A New Axle for Rosie

 

The new Flexiride axle showed up in 7 days! I ordered it on a Monday during my lunch hour and they fabricated it to my specific dimensions, shipped it to my house and it arrived the following Monday. Unbelievable. I'd read a post on a trailer website and someone else mentioned the same experience, but I thought it was a fluke. I will say that they ask 7-10 days for shipment and then however long shipping takes.

In any case it arrived before I'd successfully removed the old axle. I did get the old axle out after 2 days of futzing around and then used my grinder to remove all the old weld material in preparation for the new installation.

I was curious what the old and new axle weights were so I weighed them. Between the axle and the brakes it looks like Rosie went on a diet of 35-40 lbs.





I positioned the new axle roughly where it needed to go. I marked the centerline of where the spindle needed to be positioned and evened up the side to side distance. These are mostly rough measurements because they are relative to the frame which isn't particularly "true". So I called in the big guns. I asked Elise to help me make the critical measurement: the "triangle". You measure from the tip of the tongue to the tip of each spindle. They need to measure very close or the trailer will be misaligned and "crab" down the road. The instructions don't call out a required precision so I assumed that the tolerance of the mounting brackets (+/- 1/8") was a pretty good indication. We were within about 1/16" and I measured and remeasure as I clamped the axle into place.

Getting the axle positioned

Measuring the triangle

Ready to weld - outside

Ready to weld - inside

I'd made arrangements with my friend John Shillings to weld in the new Flexiride axle when it arrived. John is a recently retired welder and a really nice guy. In truth I asked if he'd make a few small frame repairs and then when he said "yes" I pulled a "bait and switch" and asked if he'd weld in the axle too. It didn't go down exactly like that, but it could have been viewed that way from afar.

John arrived and we remeasured one more time. This time I measured it to be spot on (+/- inside the distance of measure on the tape).

Then John went to work. First he repaired the cracked welds I'd originally asked him to fix. But he also welded in some support gussets that seemed to have been missing. This made that section of the frame really rock solid.

Repaired weld with added support gusset

John Shillings

Then he moved on to the axle.

Welded mounting flange

In reality the "axle" isn't welded to the frame, rather the mounting flanges are welded to the frame and the axle bolts to the flanges. For installation they recommend bolting the flanges to the axle and welding it into position as a unit. The flange setup is great because the axle can be replaced and other manufacturers use the same mounting flange dimensions so you can change manufacturers if you chose.
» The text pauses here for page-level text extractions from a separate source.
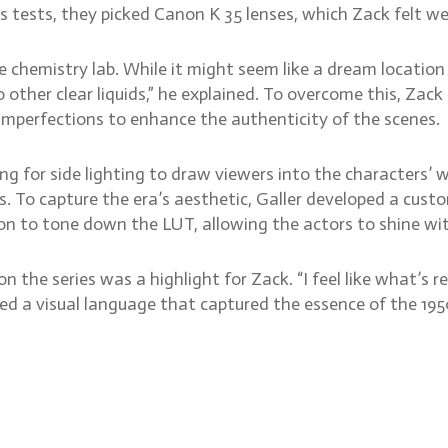
ns tests, they picked Canon K 35 lenses, which Zack felt wer
e chemistry lab. While it might seem like a dream locatio
o other clear liquids,” he explained. To overcome this, Za
mperfections to enhance the authenticity of the scenes.
g for side lighting to draw viewers into the characters’ w
. To capture the era’s aesthetic, Galler developed a cus
on to tone down the LUT, allowing the actors to shine wit
 the series was a highlight for Zack. “I feel like what’s 
ted a visual language that captured the essence of the 195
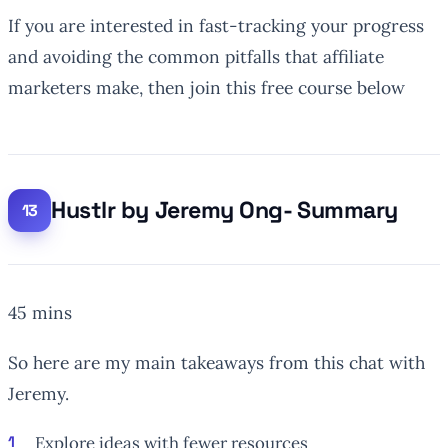
If you are interested in fast-tracking your progress
and avoiding the common pitfalls that affiliate
marketers make, then join this free course below
Hustlr by Jeremy Ong- Summary
45 mins
So here are my main takeaways from this chat with
Jeremy.
Explore ideas with
fewer
resources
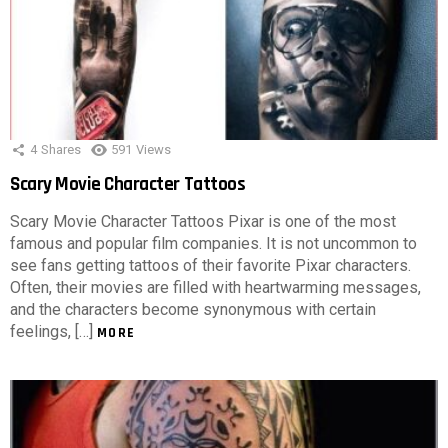
4
Shares
591
Views
Scary Movie Character Tattoos
Scary Movie Character Tattoos Pixar is one of the most
famous and popular film companies. It is not uncommon to
see fans getting tattoos of their favorite Pixar characters.
Often, their movies are filled with heartwarming messages,
and the characters become synonymous with certain
feelings, […]
MORE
I thanked John for actually doing the first step in my build-up process. He did excellent work, didn't mind me supervising, answered a bunch of stupid questions, and I can't thank him enough!

After John left I contacted the manufacturer to ask about bolt torque specs and they said there were any specific specs so "get them as tight as you can". That's a tall order for grade 8 bolts. I checked the other vendors specs and they said 120-155 ft*lbs so I torqued the mounting bolts to 135 ft*lbs. Hopefully the axle will stay attached.